The System & Network Architecture Team within Computing Network Innovation Lab is responsible for next generation computing network architecture research, ranging from network architecture evolution technology to large scale network technology (e.g. Ethernet/IB/RoCE), bus network technology (PCIE/CXL), chiplet interconnect technology and strategic technology planning
DESCRIPTION:
With the explosive growth of AI technologies and the Internet industry, data centers have become digital hubs and infrastructures of the Internet industry in the digital economy era. Computing networks, as core components of data centers, have features such as topology, scalability, throughput, reliability, and latency that directly affect data center functionality and performance. The computing cluster networking lab explores architecture and technological innovation for meeting the challenges of future large-scale AI & HPC data centers. .. The labs mission is to lead our company to achieve differentiated competitiveness in high-performance computing cluster network infrastructure, and to support Huawei's industry-leading computing cluster.
Position Overview
In this role, you will be responsible for several teams of architects, engineers and software developers, all working together to conduct state-of-the-art R&D in system and network architecture. As the group lead, you will guide and mentor the individual team leads, and also conduct hands-on work leading architecture, technology innovation and technical planning and of high-performance computing cluster network, which oriented at AI, HPC, and big data.
Responsibilities
You will perform a wide range of duties including:
Architecture Innovation:
Deeply analyzing the advantages and disadvantages of mainstream network systems, to find opportunities for network architecture innovation;
Insight into the technology developing trend of the high-performance computing network field, and leading the corresponding technology planning.

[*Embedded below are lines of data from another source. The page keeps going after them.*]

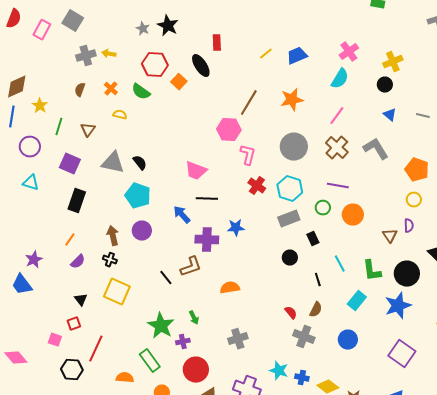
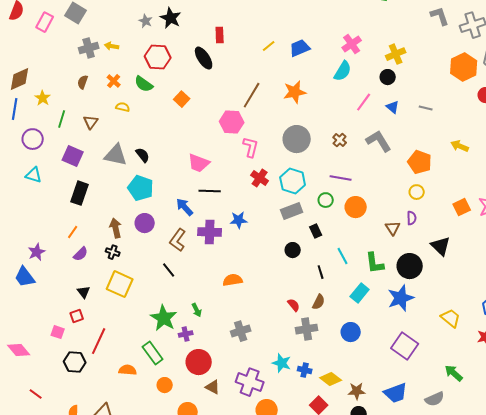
orange square: (179, 82) -> (182, 99), moved
pink line: (337, 116) -> (364, 102), moved
brown cross: (337, 148) -> (340, 140), size x0.6
brown L-shape: (191, 267) -> (178, 240), moved, turned 145
gray cross: (304, 337) -> (307, 329), turned -30

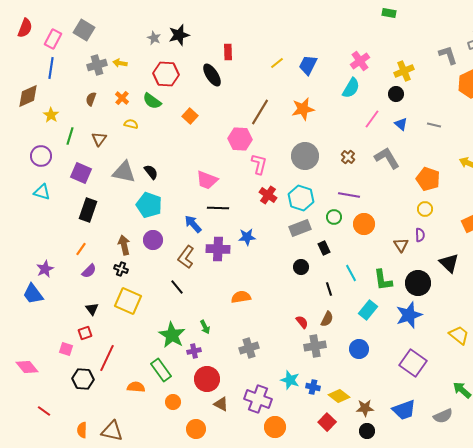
gray L-shape: (440, 16) -> (448, 55), moved
black star: (171, 18) -> (179, 35), turned 30
blue trapezoid: (300, 48) -> (308, 65), turned -40
blue line: (15, 109) -> (51, 68), moved

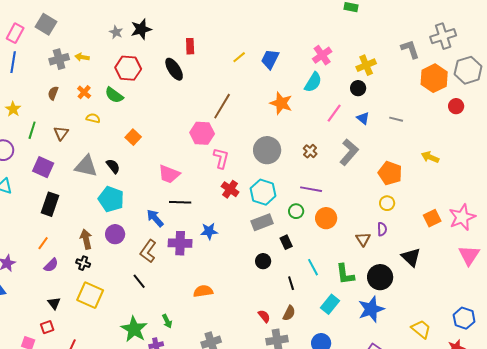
orange star: (303, 109) -> (281, 103), moved, turned 30
orange square: (190, 116) -> (133, 137), moved
gray L-shape: (387, 158) -> (349, 152), turned 72

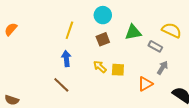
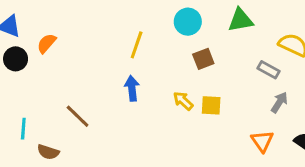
green triangle: (133, 32) -> (241, 20), moved
brown square: (103, 39) -> (203, 59), moved
orange triangle: (145, 84) -> (262, 141), moved, turned -35
brown line: (61, 85) -> (78, 116), moved

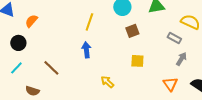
black circle: (16, 59) -> (18, 43), moved
yellow arrow: (183, 101) -> (107, 82), moved
cyan line: (23, 129) -> (16, 68), moved, turned 40

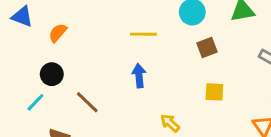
yellow line: (89, 22) -> (143, 34), turned 72
black circle: (18, 43) -> (52, 74), moved

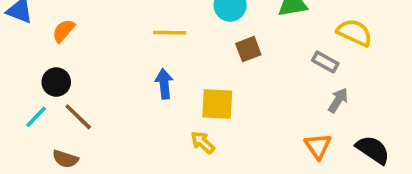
yellow square: (214, 92) -> (217, 104), moved, size x1.4
brown line: (87, 102) -> (78, 117), moved

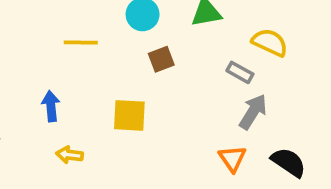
blue arrow: (164, 84) -> (51, 106), moved
gray arrow: (338, 100) -> (253, 112), size x1.4
yellow arrow: (203, 142) -> (70, 155), moved, turned -35

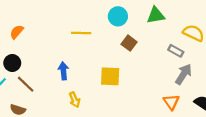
brown square: (161, 59) -> (129, 43), turned -32
yellow arrow: (70, 155) -> (75, 100), turned -120

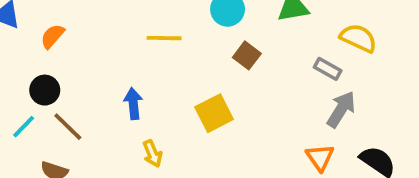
yellow square: (110, 76) -> (214, 113), turned -30

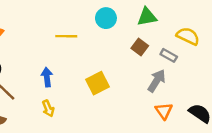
brown square: (247, 55) -> (140, 47), moved
gray arrow: (341, 109) -> (157, 81), moved
yellow arrow: (152, 154) -> (48, 108), moved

Exploring new architectures of high-performance computing network systems and efficiently integrating communication library, topology, and network protocol to solve performance bottlenecks.
Technical breakthroughs in networking and cluster routing algorithm:
Analyzes computing cluster network performance and leads the development of computing cluster network technologies
Research and optimize the heterogeneous interconnection topology of key computing chips to continuously improve the key competitiveness of Huawei computing heterogeneous chipsets
Responsible for the research of data center network technologies, and guide network topology design and routing algorithm development
Group leadership:
Lead the development of a comprehensive system architecture for AI Fabric and HPC Fabric solutions
Manage and mentor highly skilled team leaders, to ensure that the group operates together in pursuit of common goal
Foster a collaborative and innovative work environment
Provide technical guidance and support to team members
Collaborate closely with cross-functional teams internationally, including hardware,
software, and ucode design teams, to ensure alignment of architectural decisions with
product and platform common objectives
Initiate and supervise collaborations with top academic researchers in Israel and abroad
Stay up to date with emerging technologies and industry trends in AI, HPC and big data industries.
Requirements: At least 10 years of hands-on experience in system architecture design, or equivalent research experience
Demonstrated experience in leading R&D team
Familiarity with high-performance computing cluster services and system architectures, such as AI, HPC and big data.
In-depth understanding of computer networks, communication libraries, and design of AI or HPC cluster networks.
This position is open to all candidates.